A California student was embarrassed and distressed after a picture of her wearing an Islamic head scarf, or hijab, appeared in her high school yearbook with the false name “Isis Phillips,” a Muslim advocacy group said on Sunday.
The senior at Los Osos High School in Rancho Cucamonga and her parents were “embarrassed after seeing the picture in the yearbook and have suffered a great deal of emotional and psychological distress,” according to an emailed statement by the Council on American-Islamic Relations, or CAIR.
The school’s principal has apologized for what she described as a “misprint,” and CAIR said its legal team would meet on Monday with the family and school officials, and seek an investigation of the incident, a spokesman told Reuters.

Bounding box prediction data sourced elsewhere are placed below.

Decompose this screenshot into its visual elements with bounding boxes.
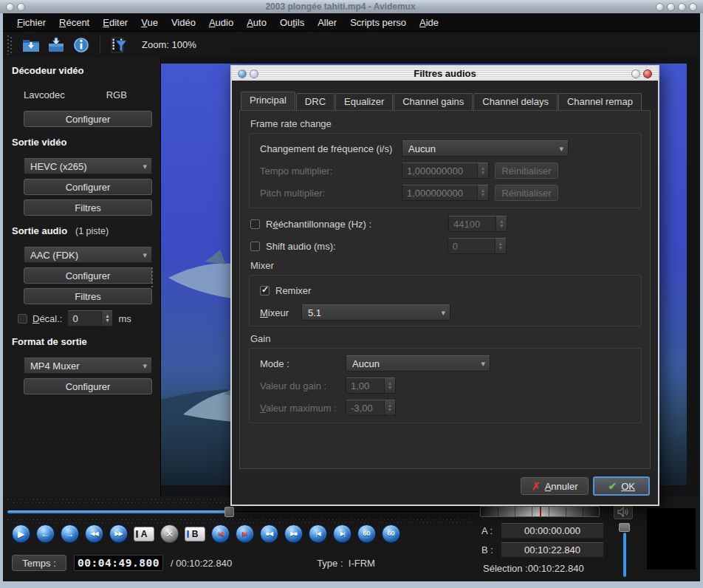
time-mode-button[interactable]: Temps : <box>12 555 66 571</box>
menu-auto[interactable]: Auto <box>240 15 273 30</box>
tab-channel-remap[interactable]: Channel remap <box>558 93 642 110</box>
gain-max-spinbox: -3,00 ▲▼ <box>346 400 396 416</box>
toolbar-drag-handle[interactable] <box>7 35 13 55</box>
open-file-icon[interactable] <box>21 35 41 55</box>
next-frame-button[interactable]: → <box>61 524 79 543</box>
menu-scripts-perso[interactable]: Scripts perso <box>343 15 413 30</box>
window-close-button[interactable] <box>689 3 697 11</box>
menu-editer[interactable]: Editer <box>96 15 134 30</box>
frame-type-label: Type : I-FRM <box>317 558 375 569</box>
prev-intra-frame-button[interactable]: I◀ <box>211 524 230 543</box>
sidebar-splitter-handle[interactable] <box>150 267 154 288</box>
tab-drc[interactable]: DRC <box>296 93 335 110</box>
output-format-select[interactable]: MP4 Muxer <box>24 358 152 374</box>
window-minimize-button[interactable] <box>667 3 675 11</box>
shift-audio-checkbox[interactable] <box>250 242 260 251</box>
remix-checkbox[interactable] <box>260 286 270 295</box>
resample-checkbox[interactable] <box>250 219 260 229</box>
resample-spinbox: 44100 ▲▼ <box>448 216 507 232</box>
marker-b-label: B : <box>481 544 501 555</box>
tab-channel-gains[interactable]: Channel gains <box>394 93 473 110</box>
timeline-ticks-bottom <box>7 519 473 523</box>
total-time-label: / 00:10:22.840 <box>171 558 232 569</box>
menu-fichier[interactable]: Fichier <box>10 15 52 30</box>
mixeur-label: Mixeur <box>260 307 289 318</box>
tab-channel-delays[interactable]: Channel delays <box>473 93 558 110</box>
dialog-shade-button[interactable] <box>250 69 258 78</box>
video-configure-button[interactable]: Configurer <box>24 179 152 195</box>
clear-selection-button[interactable]: ✕ <box>160 524 179 543</box>
toolbar-separator <box>100 36 100 54</box>
audio-filters-dialog: Filtres audios Principal DRC Equalizer C… <box>230 65 659 506</box>
back-60s-button[interactable]: 60 <box>357 524 376 543</box>
video-filters-button[interactable]: Filtres <box>24 199 152 216</box>
forward-60s-button[interactable]: 60 <box>382 524 400 543</box>
volume-slider-track[interactable] <box>623 533 626 577</box>
decoder-configure-button[interactable]: Configurer <box>24 111 152 127</box>
window-sticky-button[interactable] <box>656 3 664 11</box>
tempo-multiplier-label: Tempo multiplier: <box>260 165 332 177</box>
audio-shift-label: Décal.: <box>32 313 62 324</box>
video-filters-icon[interactable] <box>109 35 129 55</box>
mute-button[interactable] <box>614 505 633 519</box>
menu-aller[interactable]: Aller <box>311 15 343 30</box>
timeline-handle[interactable] <box>224 507 234 517</box>
audio-shift-spinbox[interactable]: 0 ▲▼ <box>67 310 113 327</box>
menu-outils[interactable]: Outils <box>273 15 311 30</box>
menu-recent[interactable]: Récent <box>52 15 96 30</box>
gain-mode-label: Mode : <box>260 358 289 369</box>
format-configure-button[interactable]: Configurer <box>24 378 152 394</box>
first-frame-button[interactable]: |◀ <box>309 524 327 543</box>
dialog-close-button[interactable] <box>643 69 652 78</box>
window-menu-button[interactable] <box>6 3 14 11</box>
gain-section-label: Gain <box>250 333 270 344</box>
marker-a-button[interactable]: A <box>134 527 154 541</box>
audio-shift-checkbox[interactable] <box>18 314 27 324</box>
audio-filters-button[interactable]: Filtres <box>24 288 152 304</box>
tab-principal[interactable]: Principal <box>241 92 295 111</box>
window-shade-button[interactable] <box>17 3 25 11</box>
timeline-slider[interactable] <box>7 507 479 517</box>
window-maximize-button[interactable] <box>678 3 686 11</box>
rewind-button[interactable]: ◀◀ <box>85 524 103 543</box>
last-frame-button[interactable]: ▶| <box>333 524 352 543</box>
gain-max-label: Valeur maximum : <box>260 403 337 414</box>
audio-configure-button[interactable]: Configurer <box>24 267 152 284</box>
jog-wheel[interactable] <box>480 506 600 517</box>
decoder-colorspace-label: RGB <box>106 89 127 100</box>
spin-arrows-icon[interactable]: ▲▼ <box>101 311 112 326</box>
audio-track-count: (1 piste) <box>75 226 109 236</box>
framerate-section-label: Frame rate change <box>250 118 332 129</box>
marker-b-button[interactable]: B <box>185 527 205 541</box>
menu-aide[interactable]: Aide <box>413 15 445 30</box>
ok-button[interactable]: ✔ OK <box>593 476 650 496</box>
cancel-button[interactable]: ✗ Annuler <box>521 477 589 495</box>
video-output-heading: Sortie vidéo <box>12 137 151 148</box>
window-buttons-right <box>650 3 703 11</box>
menu-audio[interactable]: Audio <box>202 15 240 30</box>
fast-forward-button[interactable]: ▶▶ <box>109 524 128 543</box>
spin-arrows-icon: ▲▼ <box>384 400 395 415</box>
prev-frame-button[interactable]: ← <box>36 524 55 543</box>
remix-row: Remixer <box>260 282 311 298</box>
menu-video[interactable]: Vidéo <box>165 15 202 30</box>
prev-black-frame-button[interactable]: ■◀ <box>260 524 278 543</box>
frequency-change-select[interactable]: Aucun <box>402 140 569 157</box>
dialog-minimize-button[interactable] <box>631 69 640 78</box>
gain-mode-select[interactable]: Aucun <box>346 355 490 372</box>
play-button[interactable]: ▶ <box>12 524 30 543</box>
ok-check-icon: ✔ <box>608 480 617 492</box>
volume-slider-handle[interactable] <box>619 523 630 532</box>
info-icon[interactable] <box>71 35 92 55</box>
video-codec-select[interactable]: HEVC (x265) <box>24 158 152 174</box>
gain-group: Mode : Aucun Valeur du gain : 1,00 ▲▼ Va… <box>249 348 642 423</box>
dialog-menu-button[interactable] <box>238 69 247 78</box>
tab-equalizer[interactable]: Equalizer <box>335 93 393 110</box>
current-time-display: 00:04:49.800 <box>74 555 163 571</box>
next-intra-frame-button[interactable]: ▶I <box>236 524 254 543</box>
save-file-icon[interactable] <box>46 35 66 55</box>
menu-vue[interactable]: Vue <box>134 15 165 30</box>
audio-codec-select[interactable]: AAC (FDK) <box>24 247 152 263</box>
next-black-frame-button[interactable]: ▶■ <box>284 524 303 543</box>
mixeur-select[interactable]: 5.1 <box>301 304 450 321</box>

ISIS is one way to refer to Islamic State, the militant group that has seized large swathes of Iraq and Syria and claimed responsibility for bombings in Europe. The United Nations defines Islamic State as a terrorist group.
A student who worked on the yearbook said the printing of the wrong name was a mistake, and that a student named Isis Phillips had transferred from the school earlier in the year, according to a report in the New York Daily News.
The yearbook page has been posted and shared numerous times on social media, including by the student who was pictured, whose name is Bayan Zehlif, according to the New York Daily News.
“I am extremely saddened, disgusted, hurt and embarrassed that the Los Osos High School yearbook was able to get away with this. Apparently I am ‘Isis’ in the yearbook. The school reached out to me and had the audacity to say that this was a typo. I beg to differ, let’s be real,” said the statement on what appears to be Zehlif’s Facebook page.
Reuters was not able to independently verify that the page belongs to the Muslim student, or whether that is her real name.
CAIR declined to provide the name of the student. Officials at the high school could not be reached for comment.
Susan Petrocelli, the high school’s principal, said officials were going to correct what she described as a “misprint.” At least 200 yearbooks have been distributed, CAIR said.